For married couples, financial planning can mean looking ahead to make sure you have money for emergencies and to maintain a comfortable lifestyle. But should it also include making plans to protect yourself in case you divorce?
In an article about divorce and retirement planning, the Wall Street Journal concludes: “Whatever its other benefits, divorcing later in life is one of the worst financial moves you can make.” and adds that often divorce can lead to the financial struggles for women.
To protect yourself financially from the beginning:
Be aware of what is going on with your joint finances. Even if you let your spouse handle the finances, you should be a partner in making decisions and not be in the dark about what is going on.
Be sure that you are named on titles and deeds. CNN notes, “While many states will assume that property purchased during the course of the marriage is marital property, individual state laws can vary depending on whether you contributed money or not.”
Consider a prenuptial agreement to direct what happens to assets you had before marriage, particularly if you have children from previous relationships or other dependents.
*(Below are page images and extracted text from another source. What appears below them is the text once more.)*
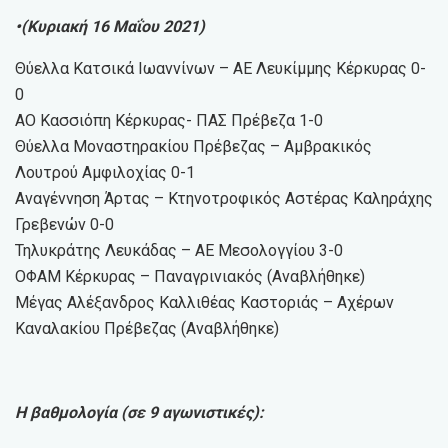
•(Κυριακή 16 Μαΐου 2021)
Θύελλα Κατσικά Ιωαννίνων – ΑΕ Λευκίμμης Κέρκυρας 0-
0
ΑΟ Κασσιόπη Κέρκυρας- ΠΑΣ Πρέβεζα 1-0
Θύελλα Μοναστηρακίου Πρέβεζας – Αμβρακικός
Λουτρού Αμφιλοχίας 0-1
Αναγέννηση Άρτας – Κτηνοτροφικός Αστέρας Καληράχης
Γρεβενών 0-0
Τηλυκράτης Λευκάδας – ΑΕ Μεσολογγίου 3-0
ΟΦΑΜ Κέρκυρας – Παναγρινιακός (Αναβλήθηκε)
Μέγας Αλέξανδρος Καλλιθέας Καστοριάς – Αχέρων
Καναλακίου Πρέβεζας (Αναβλήθηκε)
Η βαθμολογία (σε 9 αγωνιστικές):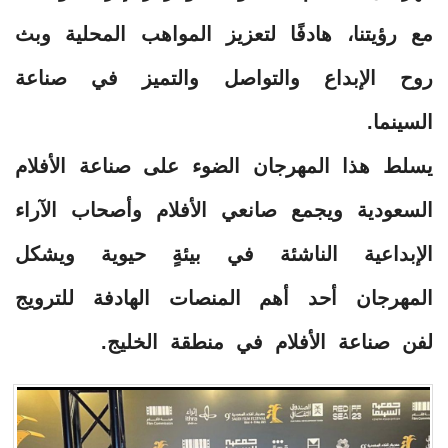
مع رؤيتنا، هادفًا لتعزيز المواهب المحلية وبث
روح الإبداع والتواصل والتميز في صناعة
السينما.
يسلط هذا المهرجان الضوء على صناعة الأفلام
السعودية ويجمع صانعي الأفلام وأصحاب الآراء
الإبداعية الناشئة في بيئةٍ حيوية ويشكل
المهرجان أحد أهم المنصات الهادفة للترويج
لفن صناعة الأفلام في منطقة الخليج.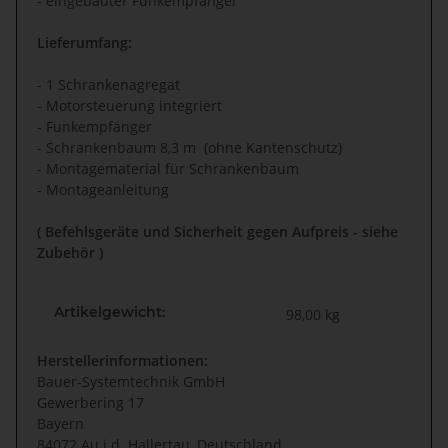
- eingebauter Funkempfänger
Lieferumfang:
- 1 Schrankenagregat
- Motorsteuerung integriert
- Funkempfänger
- Schrankenbaum 8,3 m (ohne Kantenschutz)
- Montagematerial für Schrankenbaum
- Montageanleitung
( Befehlsgeräte und Sicherheit gegen Aufpreis - siehe
Zubehör )
Artikelgewicht:
98,00
kg
Herstellerinformationen:
Bauer-Systemtechnik GmbH
Gewerbering 17
Bayern
84072 Au i.d. Hallertau, Deutschland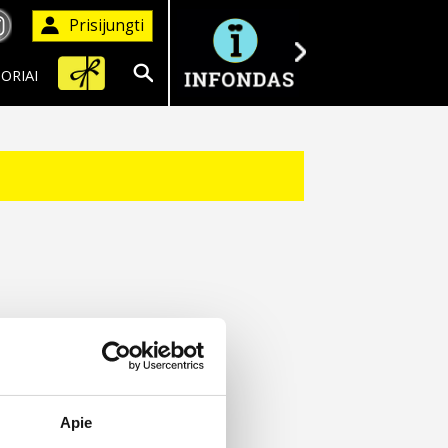
Prisijungti
ORIAI
Ieškoti
Apie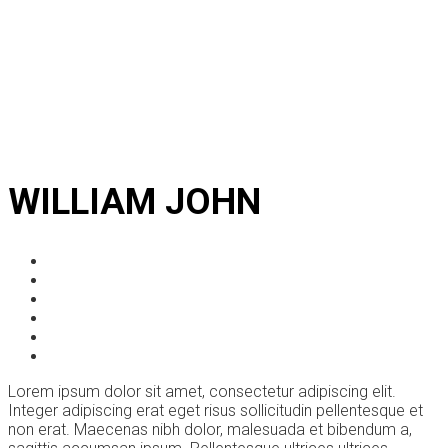
WILLIAM JOHN
Lorem ipsum dolor sit amet, consectetur adipiscing elit.
Integer adipiscing erat eget risus sollicitudin pellentesque et
non erat. Maecenas nibh dolor, malesuada et bibendum a,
Don’t rely on your partner’s credit history. Having a credit card or car loan in your name will mean you have your own credit history.
When you have made the decision to divorce:
Close joint bank accounts and home equity lines of credit immediately. If possible, you and your spouse should split what is left in joint accounts and open individual accounts.
If you have a joint credit card, inform your credit card company that you are in the process of getting divorce, in writing, as soon as possible. Have them freeze the account and make it clear you are not responsible for new debt.
Get the professional and emotional guidance you need to make levelheaded decisions. Even when both spouses play fair, divorce is difficult.